(INFORMATION GIVEN):
↓

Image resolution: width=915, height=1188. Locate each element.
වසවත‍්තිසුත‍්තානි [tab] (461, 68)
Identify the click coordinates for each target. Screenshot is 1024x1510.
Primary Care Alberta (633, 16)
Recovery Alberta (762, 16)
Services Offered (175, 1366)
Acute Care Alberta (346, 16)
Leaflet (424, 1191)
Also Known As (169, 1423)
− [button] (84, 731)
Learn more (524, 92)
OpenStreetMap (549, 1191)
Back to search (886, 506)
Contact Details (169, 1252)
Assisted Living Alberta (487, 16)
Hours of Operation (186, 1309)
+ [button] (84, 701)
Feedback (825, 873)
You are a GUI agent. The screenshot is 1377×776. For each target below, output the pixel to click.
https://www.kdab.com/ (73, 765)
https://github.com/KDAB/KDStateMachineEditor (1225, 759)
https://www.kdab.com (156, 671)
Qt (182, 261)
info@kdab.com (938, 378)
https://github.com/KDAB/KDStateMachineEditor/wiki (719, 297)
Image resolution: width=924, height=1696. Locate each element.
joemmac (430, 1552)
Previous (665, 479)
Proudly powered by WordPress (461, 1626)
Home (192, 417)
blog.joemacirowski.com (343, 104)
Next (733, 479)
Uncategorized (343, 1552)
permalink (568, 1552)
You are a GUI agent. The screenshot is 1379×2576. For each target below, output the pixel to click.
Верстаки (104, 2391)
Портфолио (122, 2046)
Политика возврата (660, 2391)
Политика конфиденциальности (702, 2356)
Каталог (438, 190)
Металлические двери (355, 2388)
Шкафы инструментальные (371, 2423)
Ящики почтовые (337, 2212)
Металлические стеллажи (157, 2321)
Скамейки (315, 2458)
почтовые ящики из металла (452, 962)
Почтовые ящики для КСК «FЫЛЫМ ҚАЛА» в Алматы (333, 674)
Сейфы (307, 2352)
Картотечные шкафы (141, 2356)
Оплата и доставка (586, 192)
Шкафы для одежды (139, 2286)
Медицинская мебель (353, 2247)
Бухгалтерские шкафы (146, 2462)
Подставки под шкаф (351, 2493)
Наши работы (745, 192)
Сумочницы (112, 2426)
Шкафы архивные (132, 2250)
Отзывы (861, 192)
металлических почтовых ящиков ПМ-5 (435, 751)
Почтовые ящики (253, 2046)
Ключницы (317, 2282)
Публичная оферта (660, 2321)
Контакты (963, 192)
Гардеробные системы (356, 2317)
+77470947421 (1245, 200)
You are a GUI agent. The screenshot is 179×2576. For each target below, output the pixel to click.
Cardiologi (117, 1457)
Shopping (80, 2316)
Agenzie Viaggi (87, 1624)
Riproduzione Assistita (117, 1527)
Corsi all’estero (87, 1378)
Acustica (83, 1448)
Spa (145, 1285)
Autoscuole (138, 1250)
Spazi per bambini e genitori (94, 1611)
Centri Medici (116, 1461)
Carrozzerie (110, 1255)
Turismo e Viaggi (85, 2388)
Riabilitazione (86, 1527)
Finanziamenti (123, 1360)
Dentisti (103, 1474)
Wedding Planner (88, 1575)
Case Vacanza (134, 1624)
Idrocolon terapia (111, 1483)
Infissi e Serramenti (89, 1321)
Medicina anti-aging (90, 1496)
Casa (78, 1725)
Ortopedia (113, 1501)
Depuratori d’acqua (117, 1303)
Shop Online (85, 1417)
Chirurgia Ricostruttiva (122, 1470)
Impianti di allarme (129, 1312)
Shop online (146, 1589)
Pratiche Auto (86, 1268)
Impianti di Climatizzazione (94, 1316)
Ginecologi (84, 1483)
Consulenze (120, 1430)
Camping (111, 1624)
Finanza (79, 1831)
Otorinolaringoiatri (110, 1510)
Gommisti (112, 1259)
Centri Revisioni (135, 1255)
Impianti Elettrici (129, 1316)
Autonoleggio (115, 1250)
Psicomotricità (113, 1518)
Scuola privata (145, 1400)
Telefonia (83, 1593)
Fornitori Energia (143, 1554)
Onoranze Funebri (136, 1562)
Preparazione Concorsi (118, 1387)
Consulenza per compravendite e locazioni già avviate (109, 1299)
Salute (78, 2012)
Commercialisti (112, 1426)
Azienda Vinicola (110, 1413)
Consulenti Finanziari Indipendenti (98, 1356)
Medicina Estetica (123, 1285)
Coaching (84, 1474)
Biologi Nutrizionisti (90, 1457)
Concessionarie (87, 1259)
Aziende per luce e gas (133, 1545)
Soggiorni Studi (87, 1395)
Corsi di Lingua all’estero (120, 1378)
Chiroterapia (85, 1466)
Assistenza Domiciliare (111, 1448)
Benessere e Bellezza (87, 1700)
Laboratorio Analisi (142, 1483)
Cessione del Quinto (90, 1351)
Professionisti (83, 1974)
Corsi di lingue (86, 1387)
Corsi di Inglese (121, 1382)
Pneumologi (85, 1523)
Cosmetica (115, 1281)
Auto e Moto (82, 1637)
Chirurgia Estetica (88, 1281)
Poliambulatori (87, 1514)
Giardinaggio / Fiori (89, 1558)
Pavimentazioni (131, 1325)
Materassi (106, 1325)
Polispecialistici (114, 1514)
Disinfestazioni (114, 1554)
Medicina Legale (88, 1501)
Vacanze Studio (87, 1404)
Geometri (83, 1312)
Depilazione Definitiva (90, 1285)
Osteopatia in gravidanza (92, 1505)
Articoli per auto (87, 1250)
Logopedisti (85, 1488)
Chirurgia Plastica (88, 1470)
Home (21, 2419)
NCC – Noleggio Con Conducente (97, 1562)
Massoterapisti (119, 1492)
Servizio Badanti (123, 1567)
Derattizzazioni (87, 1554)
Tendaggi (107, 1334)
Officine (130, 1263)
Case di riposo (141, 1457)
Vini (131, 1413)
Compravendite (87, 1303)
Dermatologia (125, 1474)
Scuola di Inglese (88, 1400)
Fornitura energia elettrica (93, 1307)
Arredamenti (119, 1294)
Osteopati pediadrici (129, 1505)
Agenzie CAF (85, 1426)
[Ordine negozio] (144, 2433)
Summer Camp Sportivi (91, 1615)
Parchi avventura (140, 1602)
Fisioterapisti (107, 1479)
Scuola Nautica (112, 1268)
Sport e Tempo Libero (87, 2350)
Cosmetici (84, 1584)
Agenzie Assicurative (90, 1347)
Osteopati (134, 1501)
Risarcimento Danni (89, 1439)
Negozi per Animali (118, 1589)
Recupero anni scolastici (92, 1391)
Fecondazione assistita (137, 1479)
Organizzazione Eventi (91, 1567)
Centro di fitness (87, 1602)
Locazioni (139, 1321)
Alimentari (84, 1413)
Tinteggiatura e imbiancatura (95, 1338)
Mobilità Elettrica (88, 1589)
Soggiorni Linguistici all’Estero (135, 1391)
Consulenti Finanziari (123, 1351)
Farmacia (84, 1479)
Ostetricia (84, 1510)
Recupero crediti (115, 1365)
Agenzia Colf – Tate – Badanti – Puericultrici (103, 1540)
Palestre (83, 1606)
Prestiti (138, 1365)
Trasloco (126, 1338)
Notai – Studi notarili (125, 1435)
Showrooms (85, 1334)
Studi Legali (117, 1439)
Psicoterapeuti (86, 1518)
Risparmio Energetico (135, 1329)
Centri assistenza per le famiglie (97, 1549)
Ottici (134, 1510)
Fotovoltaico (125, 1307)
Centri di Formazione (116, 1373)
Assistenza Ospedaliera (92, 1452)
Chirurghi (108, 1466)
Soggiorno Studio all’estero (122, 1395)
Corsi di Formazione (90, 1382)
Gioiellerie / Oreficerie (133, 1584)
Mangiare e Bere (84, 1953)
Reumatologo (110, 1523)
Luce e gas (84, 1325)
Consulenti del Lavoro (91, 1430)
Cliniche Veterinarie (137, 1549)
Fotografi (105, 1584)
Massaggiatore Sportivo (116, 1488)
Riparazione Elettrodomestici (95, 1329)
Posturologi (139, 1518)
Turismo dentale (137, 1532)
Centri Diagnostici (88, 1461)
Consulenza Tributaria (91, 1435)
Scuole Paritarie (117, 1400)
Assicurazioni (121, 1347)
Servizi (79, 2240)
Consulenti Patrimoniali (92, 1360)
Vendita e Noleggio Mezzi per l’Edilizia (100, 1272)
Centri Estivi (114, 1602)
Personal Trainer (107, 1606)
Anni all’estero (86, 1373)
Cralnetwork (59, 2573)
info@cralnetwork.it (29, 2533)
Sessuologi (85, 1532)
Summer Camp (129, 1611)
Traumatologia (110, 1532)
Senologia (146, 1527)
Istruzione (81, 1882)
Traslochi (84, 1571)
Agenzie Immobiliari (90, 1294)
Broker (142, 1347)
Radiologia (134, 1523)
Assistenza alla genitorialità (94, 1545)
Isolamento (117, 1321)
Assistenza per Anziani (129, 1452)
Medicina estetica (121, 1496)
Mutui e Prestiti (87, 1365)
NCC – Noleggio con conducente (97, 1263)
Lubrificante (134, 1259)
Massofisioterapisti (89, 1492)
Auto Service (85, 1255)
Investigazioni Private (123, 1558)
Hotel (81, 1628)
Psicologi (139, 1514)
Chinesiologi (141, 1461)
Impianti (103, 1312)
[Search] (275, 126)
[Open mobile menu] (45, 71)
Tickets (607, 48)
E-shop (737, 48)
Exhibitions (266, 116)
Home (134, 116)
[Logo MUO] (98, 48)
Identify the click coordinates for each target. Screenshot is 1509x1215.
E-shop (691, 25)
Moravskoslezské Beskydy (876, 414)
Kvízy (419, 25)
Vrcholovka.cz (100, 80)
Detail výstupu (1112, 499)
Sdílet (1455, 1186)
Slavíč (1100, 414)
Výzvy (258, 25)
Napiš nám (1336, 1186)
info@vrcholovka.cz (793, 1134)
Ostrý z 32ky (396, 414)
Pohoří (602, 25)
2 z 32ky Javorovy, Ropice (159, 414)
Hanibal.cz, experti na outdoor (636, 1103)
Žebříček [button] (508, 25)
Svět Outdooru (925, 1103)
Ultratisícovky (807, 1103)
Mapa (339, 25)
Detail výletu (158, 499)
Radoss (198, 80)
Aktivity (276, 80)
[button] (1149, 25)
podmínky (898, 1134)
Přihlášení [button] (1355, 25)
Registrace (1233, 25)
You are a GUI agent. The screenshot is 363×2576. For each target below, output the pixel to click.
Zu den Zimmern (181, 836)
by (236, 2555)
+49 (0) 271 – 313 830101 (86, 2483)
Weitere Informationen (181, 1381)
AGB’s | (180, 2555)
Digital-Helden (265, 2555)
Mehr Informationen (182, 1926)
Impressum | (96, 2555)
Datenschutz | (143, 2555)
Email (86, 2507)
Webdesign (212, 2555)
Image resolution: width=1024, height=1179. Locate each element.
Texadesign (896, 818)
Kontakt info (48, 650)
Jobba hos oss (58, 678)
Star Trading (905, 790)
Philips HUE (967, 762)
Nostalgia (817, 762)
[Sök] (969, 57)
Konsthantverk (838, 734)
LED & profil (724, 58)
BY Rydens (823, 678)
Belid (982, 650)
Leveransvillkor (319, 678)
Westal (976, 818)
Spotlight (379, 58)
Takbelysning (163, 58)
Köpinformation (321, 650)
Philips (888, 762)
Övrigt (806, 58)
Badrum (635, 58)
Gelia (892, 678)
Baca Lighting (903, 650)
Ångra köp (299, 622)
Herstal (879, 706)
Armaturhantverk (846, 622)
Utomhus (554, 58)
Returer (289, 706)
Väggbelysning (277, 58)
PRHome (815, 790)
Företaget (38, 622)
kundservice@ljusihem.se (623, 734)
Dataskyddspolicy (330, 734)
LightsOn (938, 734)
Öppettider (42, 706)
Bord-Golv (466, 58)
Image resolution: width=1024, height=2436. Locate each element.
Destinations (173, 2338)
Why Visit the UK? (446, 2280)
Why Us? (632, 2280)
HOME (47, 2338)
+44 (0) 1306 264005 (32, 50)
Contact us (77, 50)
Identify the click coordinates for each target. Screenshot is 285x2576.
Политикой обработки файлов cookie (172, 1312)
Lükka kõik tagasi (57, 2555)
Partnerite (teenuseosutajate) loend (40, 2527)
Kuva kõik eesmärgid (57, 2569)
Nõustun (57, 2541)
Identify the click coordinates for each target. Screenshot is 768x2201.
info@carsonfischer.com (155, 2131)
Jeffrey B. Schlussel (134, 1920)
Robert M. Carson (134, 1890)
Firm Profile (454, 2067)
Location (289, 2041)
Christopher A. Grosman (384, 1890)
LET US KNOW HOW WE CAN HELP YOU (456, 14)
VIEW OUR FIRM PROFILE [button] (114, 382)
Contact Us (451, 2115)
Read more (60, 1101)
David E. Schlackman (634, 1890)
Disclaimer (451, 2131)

↑

(DESCRIPTION OF THE TASK): Check each line above for the string "element" and return those that contain it.

(WRITTEN SOLUTION):
Image resolution: width=915, height=1188. Locate each element.
Image resolution: width=924, height=1696. Locate each element.
Image resolution: width=1024, height=1179. Locate each element.
Image resolution: width=1024, height=2436. Locate each element.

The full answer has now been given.